__Data under study__.
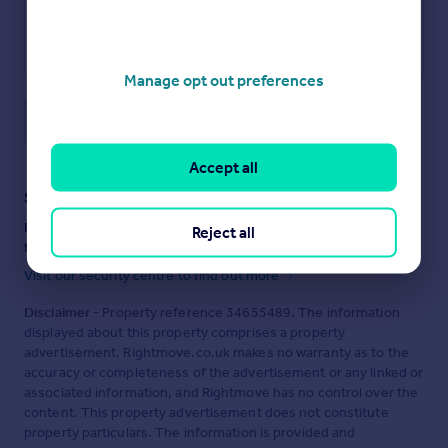
Manage opt out preferences
Save note
Accept all
Staying secure when looking for property
Ensure you're up to date with our latest advice on how to avoid
Reject all
fraud or scams when looking for property online.
Visit our security centre to find out more
Disclaimer
- Property reference 34655489. The information
displayed about this property comprises a property
advertisement. Rightmove.co.uk makes no warranty as to the
accuracy or completeness of the advertisement or any linked or
associated information, and Rightmove has no control over the
content. This property advertisement does not constitute
property particulars. The information is provided and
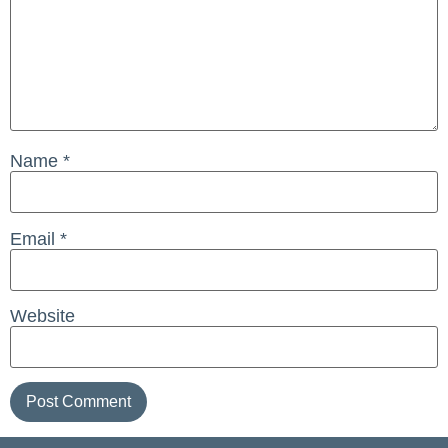
Name
*
Email
*
Website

__Goal of the exercise__. Could you reproduce exactly, and only, the lines from the one containing "Staying secure when looking for property" through the end of the records above, both included, while leaving out the pictures?

__Your response__.
Staying secure when looking for property
Ensure you're up to date with our latest advice on how to avoid
Reject all
fraud or scams when looking for property online.
Visit our security centre to find out more
Disclaimer
- Property reference 34655489. The information
displayed about this property comprises a property
advertisement. Rightmove.co.uk makes no warranty as to the
accuracy or completeness of the advertisement or any linked or
associated information, and Rightmove has no control over the
content. This property advertisement does not constitute
property particulars. The information is provided and
Name
*
Email
*
Website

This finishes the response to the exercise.